┌────────

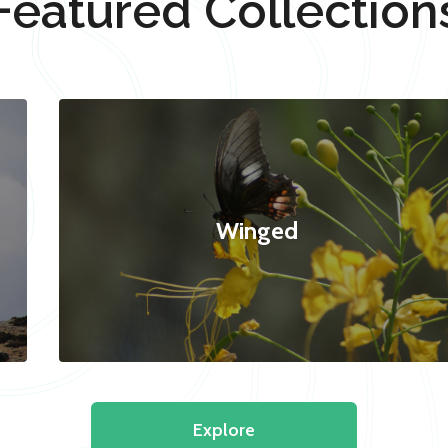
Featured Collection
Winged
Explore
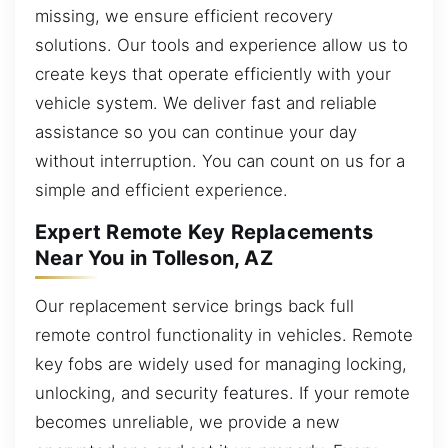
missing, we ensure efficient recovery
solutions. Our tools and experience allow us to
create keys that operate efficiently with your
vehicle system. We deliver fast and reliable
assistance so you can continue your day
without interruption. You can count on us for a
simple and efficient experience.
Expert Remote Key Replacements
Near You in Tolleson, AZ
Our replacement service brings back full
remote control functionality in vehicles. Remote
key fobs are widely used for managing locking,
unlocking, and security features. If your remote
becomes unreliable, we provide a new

└────────
┌────────

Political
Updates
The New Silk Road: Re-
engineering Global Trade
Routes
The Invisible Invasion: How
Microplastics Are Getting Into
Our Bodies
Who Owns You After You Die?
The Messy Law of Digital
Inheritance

└────────

_Task details_:
Give back exactly the lines above, from the line containing "remote control functionality" through the line containing "becomes unreliable, we provide a new", with both end lines and nothing more.

_Exercise solution_:
remote control functionality in vehicles. Remote
key fobs are widely used for managing locking,
unlocking, and security features. If your remote
becomes unreliable, we provide a new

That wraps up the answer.